За этим занятием застает героиню не очень ловко убегающий в маскарадном костюме от полиции Аблеухов (сенаторский сын и революционер–кантианец).
"Пусть бы лучше Николай Аполлонович ее иначе обидел, пусть бы лучше ударил ее, пусть бы даже он кинулся через мостик в красном своем домино, — всю бы прочую свою жизнь она его вспоминала бы с жутким трепетом, вспоминала бы до смерти.

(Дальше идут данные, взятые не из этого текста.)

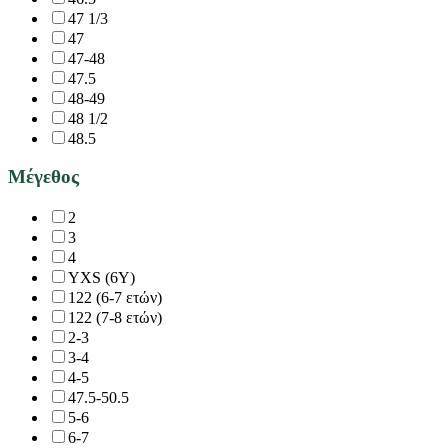
47 1/3
47
47-48
47.5
48-49
48 1/2
48.5
Μέγεθος
2
3
4
YXS (6Y)
122 (6-7 ετών)
122 (7-8 ετών)
2-3
3-4
4-5
47.5-50.5
5-6
6-7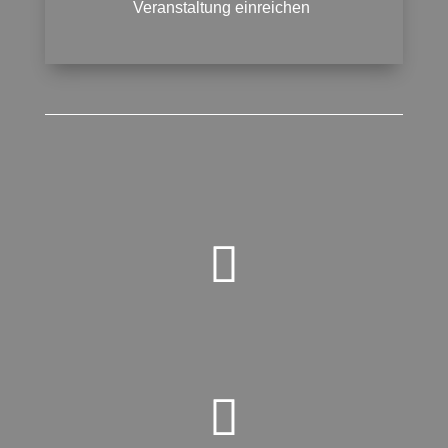
Veranstaltung einreichen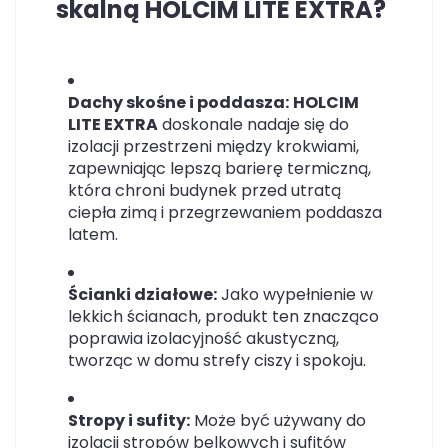
skalną HOLCIM LITE EXTRA?
Dachy skośne i poddasza:
HOLCIM
LITE EXTRA
doskonale nadaje się do
izolacji przestrzeni między krokwiami,
zapewniając lepszą barierę termiczną,
która chroni budynek przed utratą
ciepła zimą i przegrzewaniem poddasza
latem.
Ścianki działowe:
Jako wypełnienie w
lekkich ścianach, produkt ten znacząco
poprawia izolacyjność akustyczną,
tworząc w domu strefy ciszy i spokoju.
Stropy i sufity:
Może być używany do
izolacji stropów belkowych i sufitów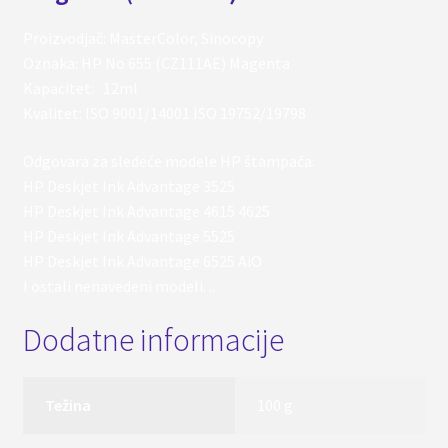
Proizvodjač: MasterColor, Sinocopy
Oznaka: HP No 655 (CZ111AE) Magenta
Kapacitet: 12ml
Kvalitet: ISO 9001/14001 ISO 19752/19798
Odgovara za sledeće modele HP štampača:
HP Deskjet Ink Advantage 3525
HP Deskjet Ink Advantage 4615 4625
HP Deskjet Ink Advantage 5525
HP Deskjet Ink Advantage 6525 AiO
I ostali nenavedeni modeli. ..
Dodatne informacije
Težina
100 g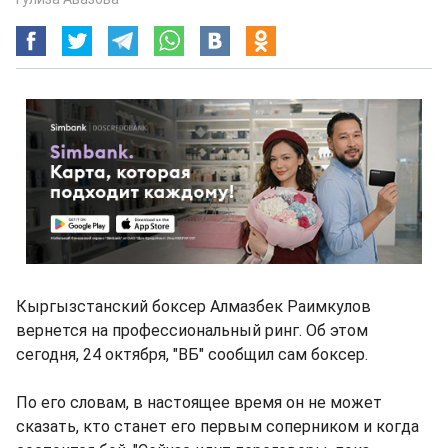
Кыргызстанский боксер Алмазбек Раимкулов
вернется на профессиональный ринг. Об этом
сегодня, 24 октября, "ВБ" сообщил сам боксер.
По его словам, в настоящее время он не может
сказать, кто станет его первым соперником и когда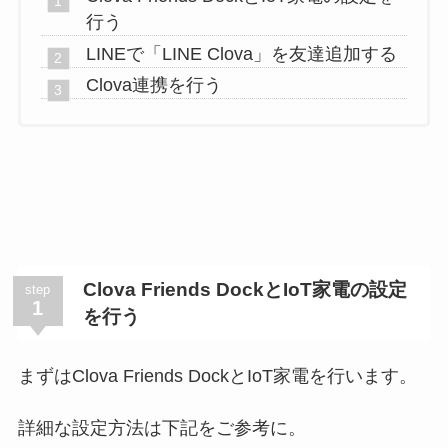
行う
LINEで「LINE Clova」を友達追加する
Clova連携を行う
Clova Friends DockとIoT家電の設定
step
1
を行う
まずはClova Friends DockとIoT家電を行います。
詳細な設定方法は下記をご参考に。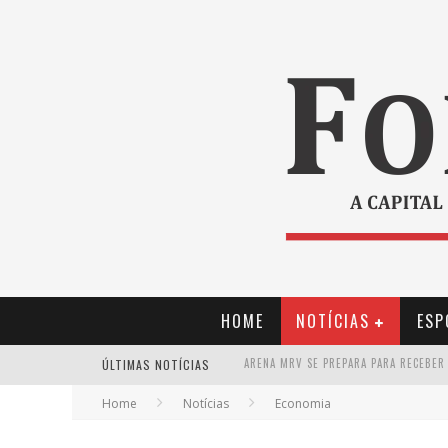
HOME
NOTÍCIAS
ESP
ÚLTIMAS NOTÍCIAS
Home
Notícias
Economia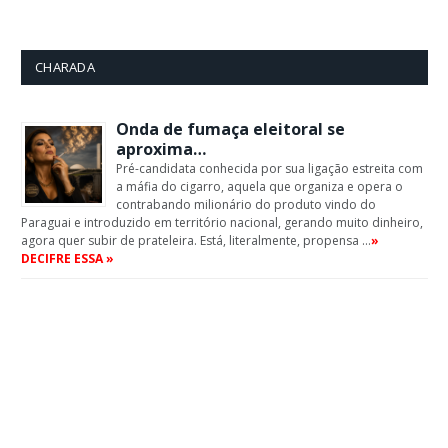
CHARADA
Onda de fumaça eleitoral se
aproxima…
Pré-candidata conhecida por sua ligação estreita com
a máfia do cigarro, aquela que organiza e opera o
contrabando milionário do produto vindo do
Paraguai e introduzido em território nacional, gerando muito dinheiro,
agora quer subir de prateleira. Está, literalmente, propensa …
»
DECIFRE ESSA »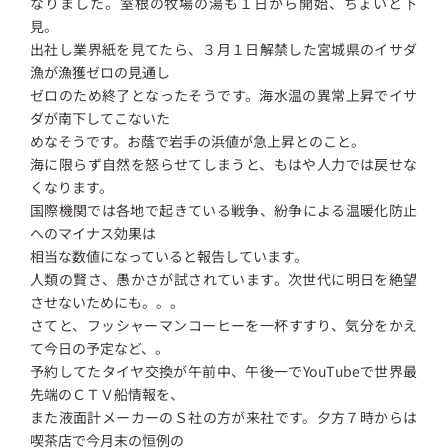
なりました。室根の牧場の湯も１日から開始、ちょいと下
見。
出社し業界紙を見てたら、３月１日解禁した宮城県のイサダ
漁が漁獲ゼロの見通し
ゼロのため終了となったそうです。海水温の異常上昇でイサ
ダが南下してこないた
めなそうです。お蔭で岩手の浜値が急上昇とのこと。
海に限らず自然を怒らせてしまうと、もはや人力では戻せな
くなります。
国際機関では各地で起きている戦争、紛争による温暖化防止
へのマイナス効果は
相当な数値になっていると報告しています。
人類の賢さ、愚かさが試されています。次世代に明日を絶望
させないためにも。。。
さてと、フッシャーマンコーヒーを一杯すすり、気分をかえ
て今日の予定など、。
予約してたタイヤ交換が午前中、午後一でYouTubeで世界最
先端のＣＴＶ船情報を、
また液面計メーカーのＳ社の方が来社です。夕方７時からは
喫茶店で今月末の恒例の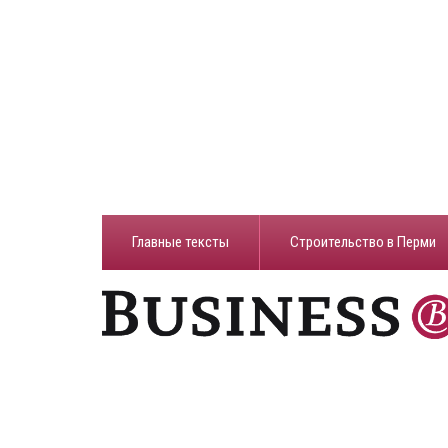
Главные тексты
Строительство в Перми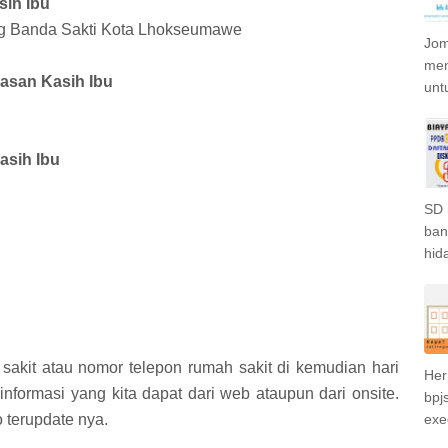
ih Ibu
ng Banda Sakti Kota Lhokseumawe
Jom
men
asan Kasih Ibu
unt
asih Ibu
SD 
ban
hida
sakit atau nomor telepon rumah sakit di kemudian hari
Her
nformasi yang kita dapat dari web ataupun dari onsite.
bpjs
exe
 terupdate nya.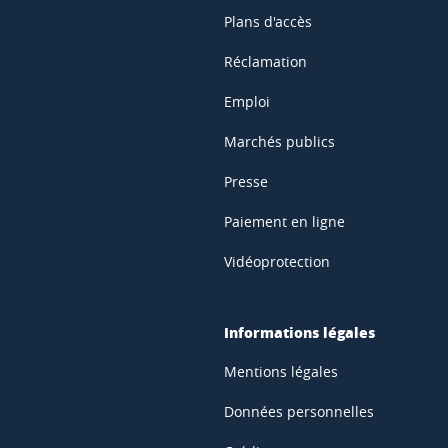
Plans d'accès
Réclamation
Emploi
Marchés publics
Presse
Paiement en ligne
Vidéoprotection
Informations légales
Mentions légales
Données personnelles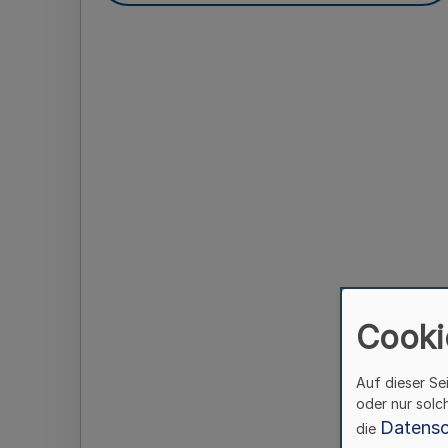
Cooki
Auf dieser Se
oder nur solc
Datensc
die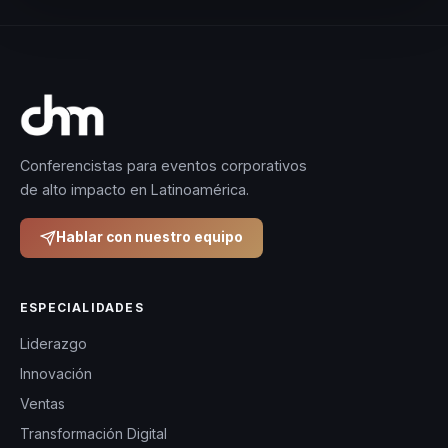
Conferencistas para eventos corporativos
de alto impacto en Latinoamérica.
Hablar con nuestro equipo
ESPECIALIDADES
Liderazgo
Innovación
Ventas
Transformación Digital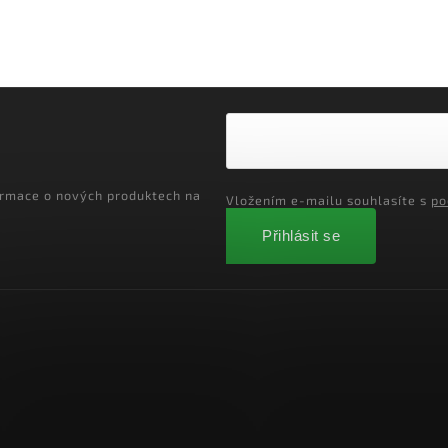
ormace o nových produktech na
Vložením e-mailu souhlasíte s
po
Přihlásit se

Софья Петровна Лихутина считала Канавку не каким‑нибудь прозаическим местом, где бы можно было себе позволить то, что позволил себе он сейчас; ведь недаром она многократно вздыхала над звуками "Пиковой Дамы": было что‑то сходное с Лизой в этом ее положении (что было сходного, — этого точно она не могла бы сказать); и само собой разумеется, Николая Аполлоновича она мечтала видеть здесь Германом. А Герман?.. Повел себя Герман, как карманный воришка: он, во–первых, со смехотворной трусливостью выставил на нее свою маску из‑за дворцового бока; во–вторых, со смехотворной поспешностью помахав перед ней своим домино, растянулся на мостике; и тогда из‑под складок атласа прозаически показались панталонные штрипки (эти штрипки‑то окончательно вывели ее тогда из себя); в завершение всех безобразий, не свойственных Герману, этот Герман сбежал от какой‑то там петербургской полиции; не остался Герман на месте и маски с себя не сорвал, героическим, трагическим жестом; глухим, замирающим голосом не сказал дерзновенно при всех: "Я люблю вас"; и в себя Герман после не выстрелил. Нет, позорное поведение Германа навсегда угасило зарю в ней всех этих трагических дней! <…> …главное самое, ее уронило позорное поведение это; ну, какой же может быть она Лизой, если Германа нет! Так месть ему, месть ему!"